ANNs for interpolation

To understand the fundamental idea, consider a network with just two neurons in the middle layer, with the sigmoid activation function:

../_images/interpol_11_0.png

The signals entering the two neurons in the middle layer are, in the notation of chapter More layers,

\[s_1^{1}=w_{01}^{1}+w_{11}^{1} x, \]
\[s_2^{1}=w_{02}^{1}+w_{12}^{1} x, \]

and the outgoing signals are, correspondingly,

\[\sigma \left( w_{01}^{1}+w_{11}^{1} x \right), \]
\[\sigma \left( w_{02}^{1}+w_{12}^{1} x \right). \]

Therefore the combined signal entering the output neuron is

\[s_1^{1}=w_{01}^{2}+ w_{11}^{2}\sigma \left( w_{01}^{1}+w_{11}^{1} x \right) + w_{21}^{2}\sigma \left( w_{02}^{1}+w_{12}^{1} x \right). \]

Taking, for illustration, the sample weight values

\[w_{01}^{2}=0, \, w_{11}^{2}=1, \, w_{21}^{2}=-1, \, w_{11}^{1}=w_{12}^{1}=1, \, w_{01}^{1}=-x_1, \, w_{02}^{1}=-x_2, \]

where \(x_1\) and \(x_2\) is a short-hand notation, we get

\(s_1^{1}=\sigma(x-x_1)-\sigma(x-x_2)\).

This function is shown in the plot below, with \(x_1=-1\) and \(x_2=4\).
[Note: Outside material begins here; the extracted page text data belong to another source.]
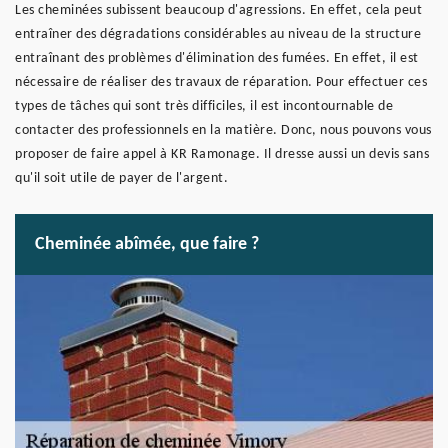
Les cheminées subissent beaucoup d'agressions. En effet, cela peut
entraîner des dégradations considérables au niveau de la structure
entraînant des problèmes d'élimination des fumées. En effet, il est
nécessaire de réaliser des travaux de réparation. Pour effectuer ces
types de tâches qui sont très difficiles, il est incontournable de
contacter des professionnels en la matière. Donc, nous pouvons vous
proposer de faire appel à KR Ramonage. Il dresse aussi un devis sans
qu'il soit utile de payer de l'argent.
Cheminée abîmée, que faire ?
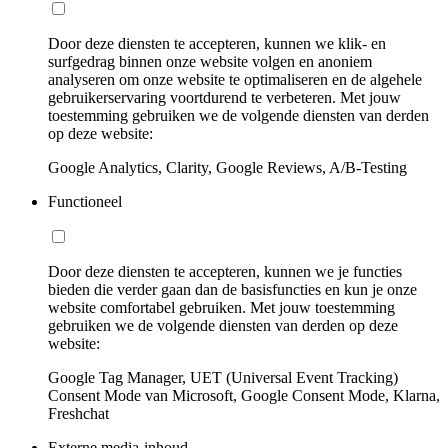
Door deze diensten te accepteren, kunnen we klik- en
surfgedrag binnen onze website volgen en anoniem
analyseren om onze website te optimaliseren en de algehele
gebruikerservaring voortdurend te verbeteren. Met jouw
toestemming gebruiken we de volgende diensten van derden
op deze website:
Google Analytics, Clarity, Google Reviews, A/B-Testing
Functioneel
Door deze diensten te accepteren, kunnen we je functies
bieden die verder gaan dan de basisfuncties en kun je onze
website comfortabel gebruiken. Met jouw toestemming
gebruiken we de volgende diensten van derden op deze
website:
Google Tag Manager, UET (Universal Event Tracking)
Consent Mode van Microsoft, Google Consent Mode, Klarna,
Freshchat
Externe media-inhoud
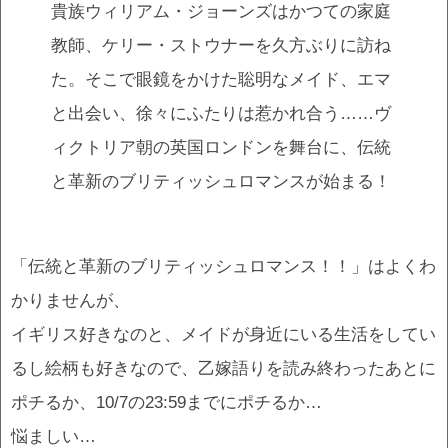
貴族ウィリアム・ジョーンズはかつての家庭
教師、ケリー・ストウナーを久方ぶりに訪ね
た。そこで眼鏡をかけた聡明なメイド、エマ
と出会い、徐々にふたりは惹かれ合う……ヴ
ィクトリア朝の英国ロンドンを舞台に、伝統
と革新のブリティッシュロマンスが始まる！
「伝統と革新のブリティッシュロマンス！！」はよくわ
かりませんが、
イギリス好きなのと、メイドが身近にいる生活をしてい
るし絵柄も好きなので、乙嫁語りを読み終わったあとに
ポチるか、10/7の23:59までにポチるか…
悩ましい…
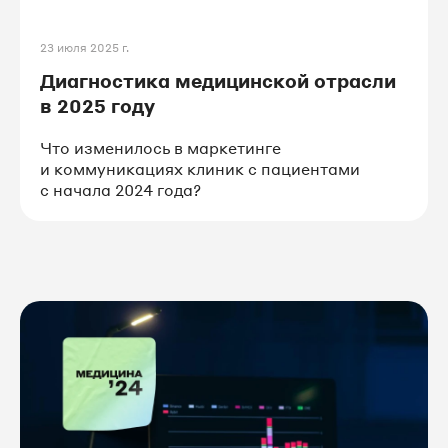
#авто
23 июля 2025 г.
Диагностика медицинской отрасли
в 2025 году
Что изменилось в маркетинге
и коммуникациях клиник с пациентами
с начала 2024 года?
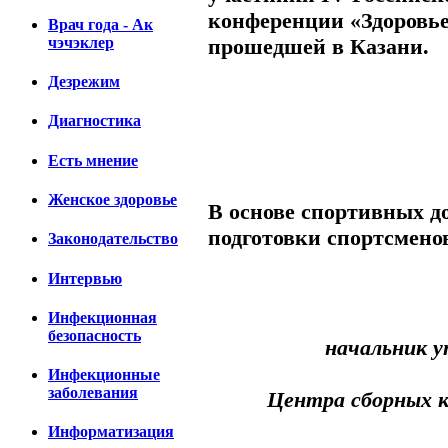
конференции «Здоровье
Врач года - Ак
прошедшей в Казани.
чэчэклер
Дезрежим
Диагностика
Есть мнение
Женское здоровье
В основе спортивных д
подготовки спортсмено
Законодательство
Интервью
Инфекционная
безопасность
начальник у
Инфекционные
заболевания
Центра сборных к
Информатизация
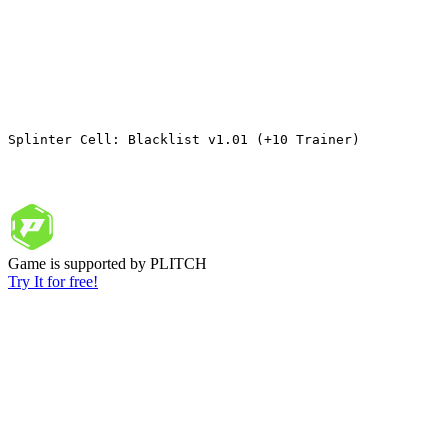
Splinter Cell: Blacklist v1.01 (+10 Trainer) 
Game is supported by PLITCH
Try It for free!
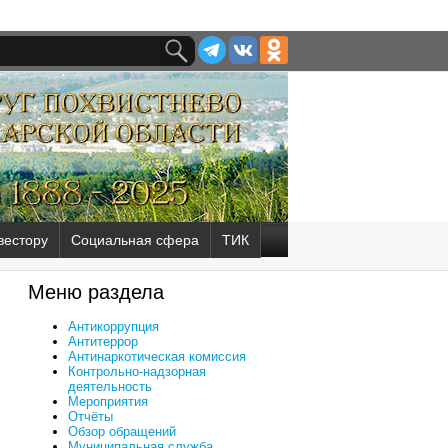
вестору
Социальная сфера
ТИК
Меню раздела
Антикоррупция
Антитеррор
Антинаркотическая комиссия
Контрольно-надзорная
деятельность
Мероприятия
Отчёты
Обзор обращений
Муниципальная служба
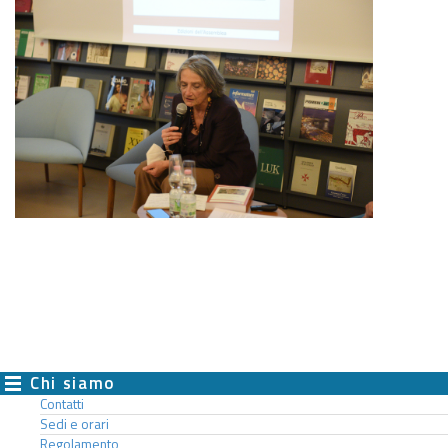
Chi siamo
Contatti
Sedi e orari
Regolamento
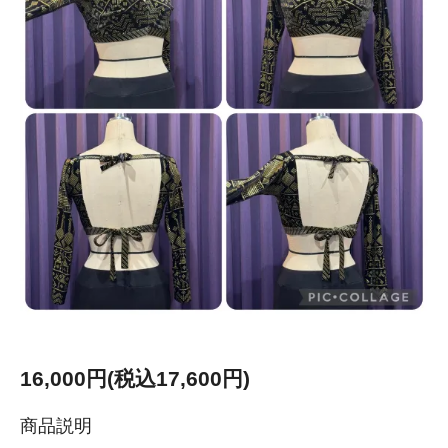
16,000円(税込17,600円)
商品説明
It tends to 0 at \(- \infty\), then grows with \(x\) to achieve a maximum at \((x_1+x_2)/2\), and then decreases, tending to 0 at \(+\infty\). At \(x=x_1\) and \(x=x_2\), the values are around 0.5, so one can say that the span of the function is between \(x_1\) and \(x_2\).

../_images/interpol_13_0.png

This is a straightforward but important finding: We are able to form, with a pair of neurons with sigmoids, a “hump” signal located around a given value, here \( (x_1 + x_2) / 2 = 2\), and with a a given spread of the order of \(|x_2-x_1|\). Changing the weights, we are able to modify its shape, width, and height.

One may now think as follows: Imagine we have many neurons to our disposal in the intermediate layer. We can join them in pairs, forming humps “specializing” in particular regions of coordinates. Then, adjusting the heights of the humps, we can readily approximate a given function.

In an actual fitting procedure, we do not need to “join the neurons in pairs”, but make a combined fit of all the parameters simultaneously, as we did in the case of classifiers. The example below shows a composition of 8 sigmoids,

\[ f = \sigma(z+3)-\sigma(z+1)+2 \sigma(z)-2\sigma(z-4)+ \sigma(z-2)-\sigma(z-8)-1.3 \sigma(z-8)-1.3\sigma(z-10). \]

In the figure, the component functions (the thin lines representing single humps) add up to a function of a rather complicated shape, marked with a thick line.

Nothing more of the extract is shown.